Lynn closed her magazine. "Planning on reading that?" she asked David. David shrugged. Lynn took his hand, "You can't blame yourself she had to know." He looked at her. Lynn read his eyes slowly, the greenish tint around the pupil that usually indicated his mood was gone, replaced only with a dark ring. She kissed him.
David had known about his friend's fling with Her, for the past two months. David tried hard to convince himself that the matter would resolve it's self and He would return to Cyn. But it didn't and He wouldn't return.
Cynthia's eyes shot open. She didn't move just lay there staring at the ceiling. David and Lynn stood and moved forward. Lynn rested her hand on Cynthia's. Cyn's head turned and tears rolled down her face. Sliding at first down her cheek and the dropping silently onto the white linen. A stain of darkness began to form there and another tear rolled over her nose and followed it's fellow down the path to the bed.
Lynn knelt down next to her friend. She took her hand. whispering comforting words into her ear. "You can come stay with us, Cyn." Lynn said."It's gonna be ok, I promise.
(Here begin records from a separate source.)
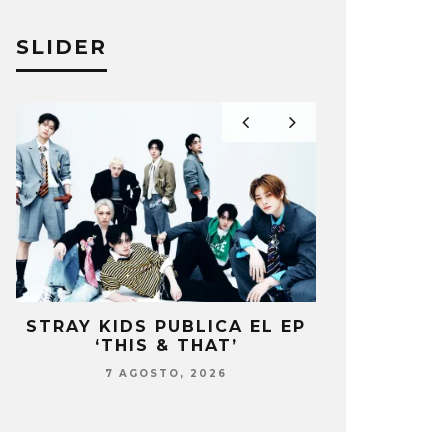
SLIDER
STRAY KIDS PUBLICA EL EP
BLACKP
‘THIS & THAT’
PRESENTE 
DEL 10º
7 AGOSTO, 2026
7 AG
We're here for you."
Cyn turned her head. A nurse entered the room, Lynn looked up at David. The two exchanged worried looks and David moved to speak to the nurse out side. "She'll be staying with us for a while, is there anything you'd recommend to comfort her? To help her stomach settle and let her sleep?"
The End
Cynthia: After breaking it off with "Him" for the last time Cyn packs up her things and moves north to an apartment right off the coast. Where continues to paint and has success in selling her paintings. She also adopts a cat who she names Baxter.
Lynn and David: Lynn and David get married and have three beautiful girl, Melissa who is the oldest, Sadie who is two years younger than Melissa and Synthia who is three years younger than Sadie. The family visits Cyn every Thanksgiving and the girls refer to her as Auntie Cyn.
"Him": Has yet another affair (busy guy) with a collogue at work and divorces his wife when she walks in on them having sex in the den.
Hello, my name is Gwyn, I wrote this story last christmas (Dec 2004), and enjoyed the whole process. I have writen two other shot stories. Heros and White Ceilings and Hannah. If you enjoyed this story then you should definately get ahold of the other two. I'm in the process of writing Blare. Which will be a much londer story.
I dedicate this story to Becca for being an angel, to the truck that says "Baxter," and to my dog Tasha for breathing in such a loud and well timed fashion.